• What the exercise asks: Repeat every entry exactly. Pictures stay out.

• Records to process:
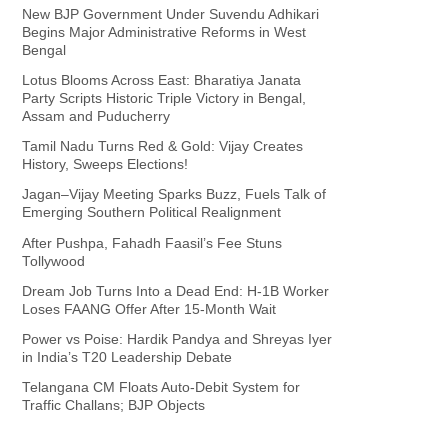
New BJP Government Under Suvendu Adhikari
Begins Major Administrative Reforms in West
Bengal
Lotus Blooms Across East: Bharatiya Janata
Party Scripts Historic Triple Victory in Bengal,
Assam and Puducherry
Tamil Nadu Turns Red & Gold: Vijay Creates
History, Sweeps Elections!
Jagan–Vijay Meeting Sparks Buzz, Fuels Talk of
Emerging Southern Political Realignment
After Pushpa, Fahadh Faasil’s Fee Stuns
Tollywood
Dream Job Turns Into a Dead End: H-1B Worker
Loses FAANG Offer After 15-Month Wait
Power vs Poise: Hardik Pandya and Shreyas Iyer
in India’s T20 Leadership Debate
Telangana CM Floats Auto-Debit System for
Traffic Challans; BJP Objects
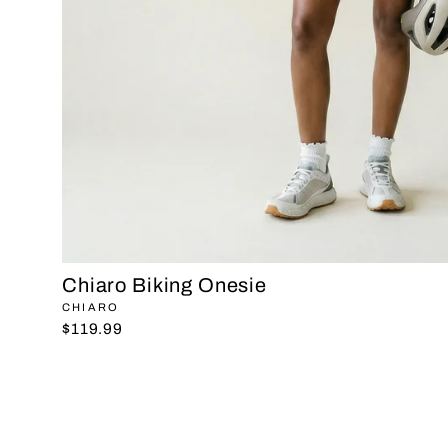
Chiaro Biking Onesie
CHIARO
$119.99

• Response for this exercise:
New BJP Government Under Suvendu Adhikari
Begins Major Administrative Reforms in West
Bengal
Lotus Blooms Across East: Bharatiya Janata
Party Scripts Historic Triple Victory in Bengal,
Assam and Puducherry
Tamil Nadu Turns Red & Gold: Vijay Creates
History, Sweeps Elections!
Jagan–Vijay Meeting Sparks Buzz, Fuels Talk of
Emerging Southern Political Realignment
After Pushpa, Fahadh Faasil’s Fee Stuns
Tollywood
Dream Job Turns Into a Dead End: H-1B Worker
Loses FAANG Offer After 15-Month Wait
Power vs Poise: Hardik Pandya and Shreyas Iyer
in India’s T20 Leadership Debate
Telangana CM Floats Auto-Debit System for
Traffic Challans; BJP Objects
Chiaro Biking Onesie
CHIARO
$119.99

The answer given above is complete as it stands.